Flemish Brabant distillery De Cort in is the only authentic distiller in the Pajottenland. Alongside its gins, jenevers, vodka and brandy, it also makes the alcohol-free De Cort Unplugged Bio, a fusion of 13 herbs with no additional flavourings, sugar or preservatives.
Belgian alcohol-free gin Botaniets 0.0% undergoes triple distillation to achieve its complex herbal flavour. Craft blended from an infusion of rosemary, fresh ginger and nine other aromatics, the result is a potent and refreshing cocktail mix. For a spicier variation of the award-winning premium gin, try its new product, a Ginger-Yuzu blend.
Supermarkets stock plenty of booze-free options, such as alcohol-free gin and tonic ready mixes. Shweppes vir'gin & tonic and Gordon 0.0% G&T with a hint of lime are but a few.
Syrups & softs
Essential ingredients for any home-made mocktail are potent or refreshing ingredients that bring notes of interest to the mix. Non-alcoholic organic Gimber is a fiery ginger concentrate that’s so versatile, it’ll be an essential item in your pantry as well as drinks cupboard. The local start-up brands its product as an alcohol-free drink with a bite.
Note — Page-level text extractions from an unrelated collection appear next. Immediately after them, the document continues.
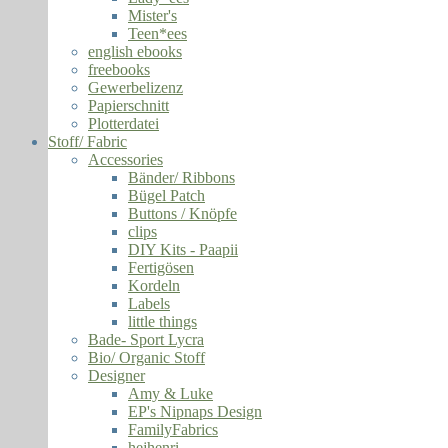
Mister's
Teen*ees
english ebooks
freebooks
Gewerbelizenz
Papierschnitt
Plotterdatei
Stoff/ Fabric
Accessories
Bänder/ Ribbons
Bügel Patch
Buttons / Knöpfe
clips
DIY Kits - Paapii
Fertigösen
Kordeln
Labels
little things
Bade- Sport Lycra
Bio/ Organic Stoff
Designer
Amy & Luke
EP's Nipnaps Design
FamilyFabrics
hejhenri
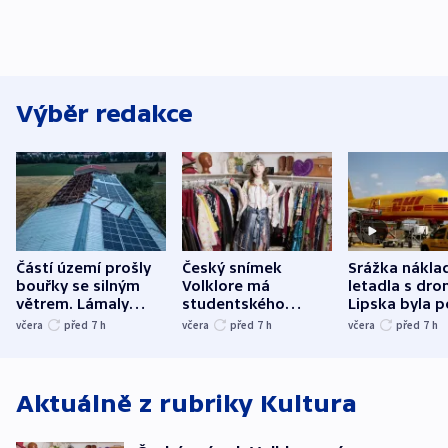
Výběr redakce
Částí území prošly
Český snímek
Srážka nákla
bouřky se silným
Volklore má
letadla s dr
větrem. Lámaly
studentského
Lipska byla p
stromy a poničily
Oscara, zabojuje o
německého mi
včera
před 7
h
včera
před 7
h
včera
před 7
h
střechu
cenu za krátký film
hybridní útok
Aktuálně z rubriky
Kultura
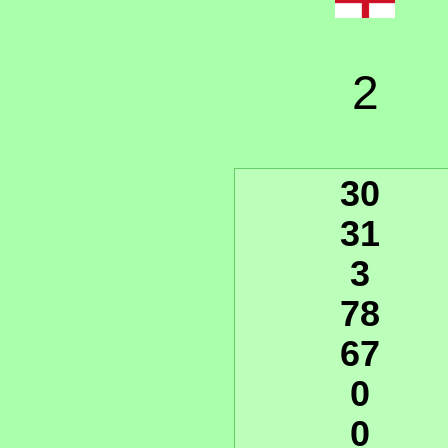
2
30
31
3
78
67
0
0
Another syrup offers a variation of that French classic, mint syrup. Doha is manufactured by a small family company near Namur, which hooked up with a local artisan syrup maker. Designed to be served warm, cold, as an infusion, or of course in a cocktail.
Fizzy kombucha is a fermented drink that originated in the Far East and is full of healthy properties. A local artisan organic version is produced in Namur province is BeKombucha, lightly sparkling, low in sugar and full of flavour. Take your pick from lemon and ginger, hibiscus and verveine and lemon balm.